Bleh, altar rails. ๐ I have run into so many (literally) that my knees firmly believe in throwing them all out.
And please tell me that there actually is a hobbit church!
Well, they’ve largely been thrown out already in many Catholic churches, since Vatican II (one more needless going-too-far-in-the-name-of-progress and a misinterpretation of what the Vatican II Fathers wanted). Traditionalists love altar rails. This is only the second church I’d seen them in. We had to get permission from the bishop to even use them here.

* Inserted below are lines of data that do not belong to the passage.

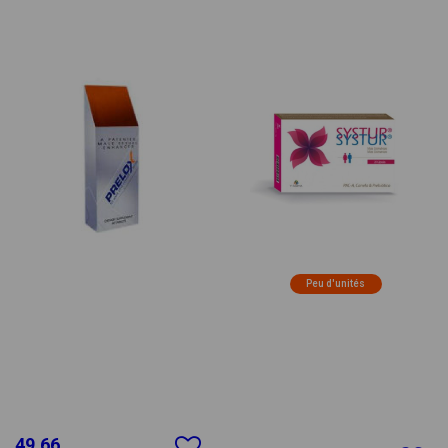
Peu d'unités
49.66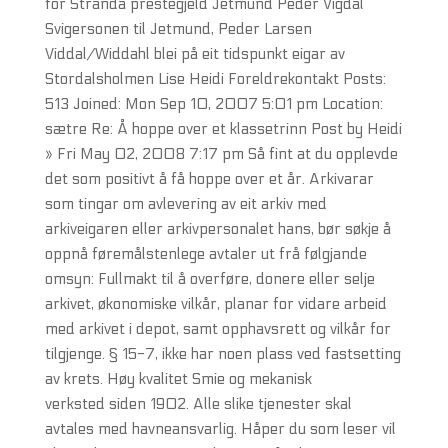
for Stranda prestegjeld Jetmund Peder Vigdal
Svigersonen til Jetmund, Peder Larsen
Viddal/Widdahl blei på eit tidspunkt eigar av
Stordalsholmen Lise Heidi Foreldrekontakt Posts:
513 Joined: Mon Sep 10, 2007 5:01 pm Location:
sætre Re: Å hoppe over et klassetrinn Post by Heidi
» Fri May 02, 2008 7:17 pm Så fint at du opplevde
det som positivt å få hoppe over et år. Arkivarar
som tingar om avlevering av eit arkiv med
arkiveigaren eller arkivpersonalet hans, bør søkje å
oppnå føremålstenlege avtaler ut frå følgjande
omsyn: Fullmakt til å overføre, donere eller selje
arkivet, økonomiske vilkår, planar for vidare arbeid
med arkivet i depot, samt opphavsrett og vilkår for
tilgjenge. § 15-7, ikke har noen plass ved fastsetting
av krets. Høy kvalitet Smie og mekanisk
verksted siden 1902. Alle slike tjenester skal
avtales med havneansvarlig. Håper du som leser vil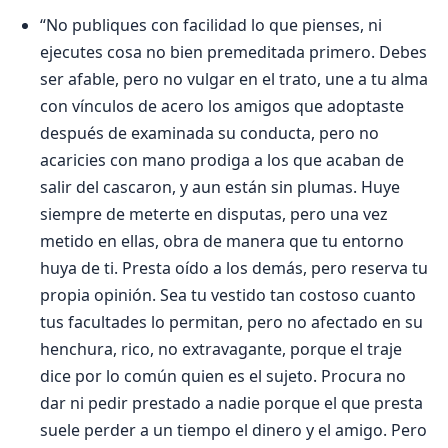
“No publiques con facilidad lo que pienses, ni
ejecutes cosa no bien premeditada primero. Debes
ser afable, pero no vulgar en el trato, une a tu alma
con vínculos de acero los amigos que adoptaste
después de examinada su conducta, pero no
acaricies con mano prodiga a los que acaban de
salir del cascaron, y aun están sin plumas. Huye
siempre de meterte en disputas, pero una vez
metido en ellas, obra de manera que tu entorno
huya de ti. Presta oído a los demás, pero reserva tu
propia opinión. Sea tu vestido tan costoso cuanto
tus facultades lo permitan, pero no afectado en su
henchura, rico, no extravagante, porque el traje
dice por lo común quien es el sujeto. Procura no
dar ni pedir prestado a nadie porque el que presta
suele perder a un tiempo el dinero y el amigo. Pero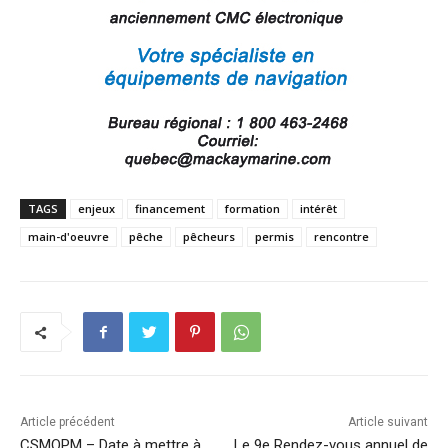
TAGS
enjeux
financement
formation
intérêt
main-d'oeuvre
pêche
pêcheurs
permis
rencontre
Article précédent
Article suivant
CSMOPM – Date à mettre à
Le 9e Rendez-vous annuel de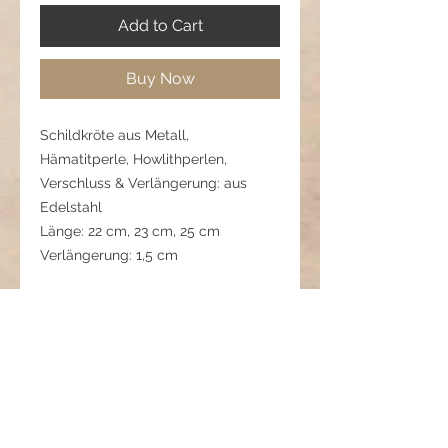
Add to Cart
Buy Now
Schildkröte aus Metall,
Hämatitperle, Howlithperlen,
Verschluss & Verlängerung: aus
Edelstahl
Länge: 22 cm, 23 cm, 25 cm
Verlängerung: 1,5 cm
Pflegehinweis:
Schonend behandeln, nicht im
Meerwasser tragen, damit die
Schildkröten lange erhalten bleiben.
01 04 263 0722 2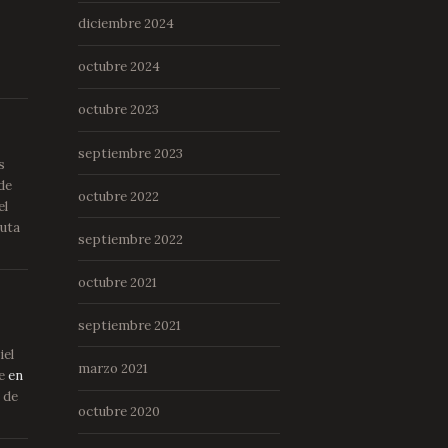
diciembre 2024
octubre 2024
octubre 2023
septiembre 2023
s
de
octubre 2022
el
Ruta
septiembre 2022
octubre 2021
septiembre 2021
iel
marzo 2021
e
en
 de
octubre 2020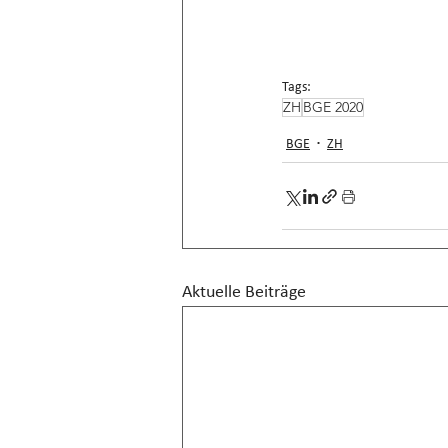
Tags:
ZH
BGE 2020
BGE
ZH
Aktuelle Beiträge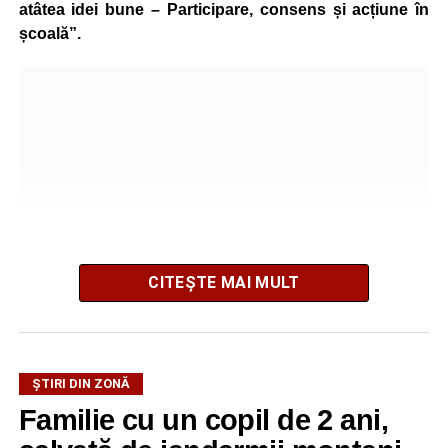
atâtea idei bune – Participare, consens și acțiune în
școală”.
CITEȘTE MAI MULT
La ediția din acest an au participat peste 200 de cadre
ȘTIRI DIN ZONĂ
didactice din întreaga țară. Printre participanți s-au aflat
Familie cu un copil de 2 ani,
profesori debutanți, profesori cu experiență, inspectori
școlari, directori de școli, consilieri școlari, educatori și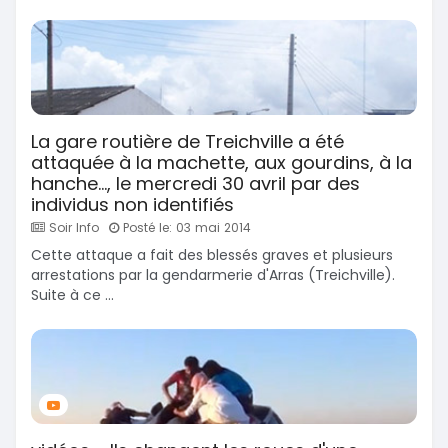
La gare routière de Treichville a été
attaquée à la machette, aux gourdins, à la
hanche..., le mercredi 30 avril par des
individus non identifiés
Soir Info
Posté le: 03 mai 2014
Cette attaque a fait des blessés graves et plusieurs
arrestations par la gendarmerie d'Arras (Treichville).
Suite à ce ...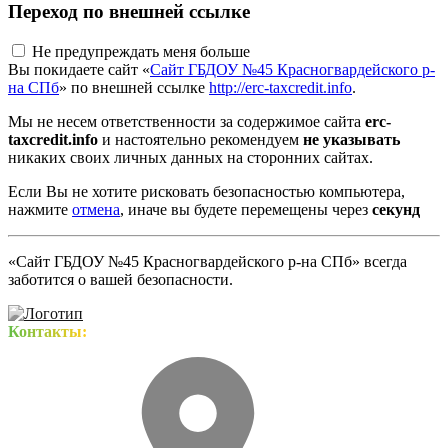
Переход по внешней ссылке
Не предупреждать меня больше
Вы покидаете сайт «
Сайт ГБДОУ №45 Красногвардейского р-
на СПб
» по внешней ссылке
http://erc-taxcredit.info
.
Мы не несем ответственности за содержимое сайта
erc-
taxcredit.info
и настоятельно рекомендуем
не указывать
никаких своих личных данных на сторонних сайтах.
Если Вы не хотите рисковать безопасностью компьютера,
нажмите
отмена
, иначе вы будете перемещены через
секунд
«Сайт ГБДОУ №45 Красногвардейского р-на СПб» всегда
заботится о вашей безопасности.
Контакты: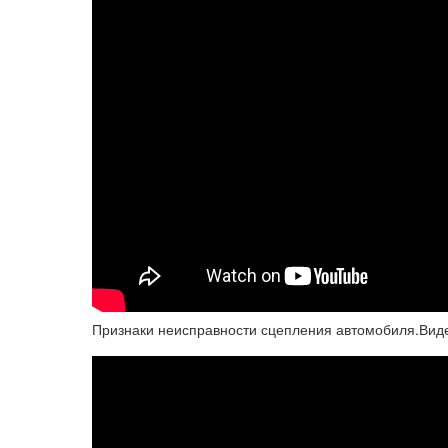
Признаки неисправности сцепления автомобиля.Виде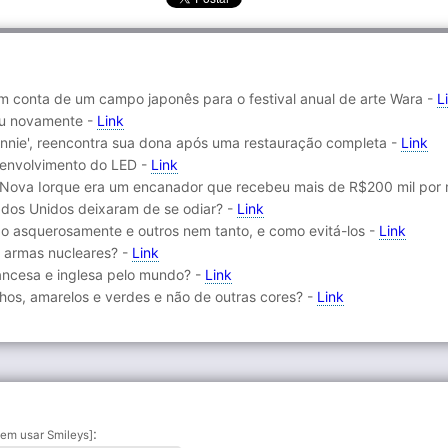
m conta de um campo japonês para o festival anual de arte Wara -
L
ceu novamente -
Link
nnie', reencontra sua dona após uma restauração completa -
Link
esenvolvimento do LED -
Link
 Nova Iorque era um encanador que recebeu mais de R$200 mil por
ados Unidos deixaram de se odiar? -
Link
ão asquerosamente e outros nem tanto, e como evitá-los -
Link
 armas nucleares? -
Link
ancesa e inglesa pelo mundo? -
Link
hos, amarelos e verdes e não de outras cores? -
Link
:
em usar Smileys]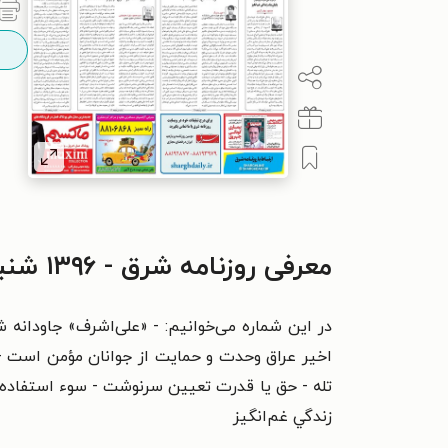
معرفی روزنامه شرق - ۱۳۹۶ شنبه ۶ آبان
در این شماره می‌خوانیم: - «علی‌اشرف» جاودانه ش
اخیر عراق وحدت و حمایت از جوانان مؤمن است - 
تله - حق یا قدرت تعیین سرنوشت - سوء استفاده 
زندگي غم‌انگيز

And I just googled “hobbit church” on Google Image Search, and there are plenty of examples. ๐
What a lovely post! I especially love #4, and the idea of taking sacramental grace to places where it isn’t. My own parish is rather massive; somewhere around 1000-1500 people are there on a Sunday, and pray in three separate liturgies. That sort of parish has its own benefits, but for me, it does remove a lot of the ‘adventure’ of the Eucharist. I love the notion of the Eucharist as a grace that sanctifies both the participants and the Creation itself (it conscripts created elements into sacramental service); in a sense, it’s undoing the fallenness of Creation. It’s a light in the darkness of a fallen world. And that sense is so much more real when the church it’s prayed in is a single building surrounded by farmland or wilderness. I enjoy my big Sunday liturgies, but my favourite liturgies are those which take place in an environment which isn’t quite so ‘churchy’: in an empty lecture room at my university campus with the student society, or prayed on youth camps in the bush on a temporary altar … I imagine a rural parish has that feel all the time!
Thanks for sharing and God bless your service!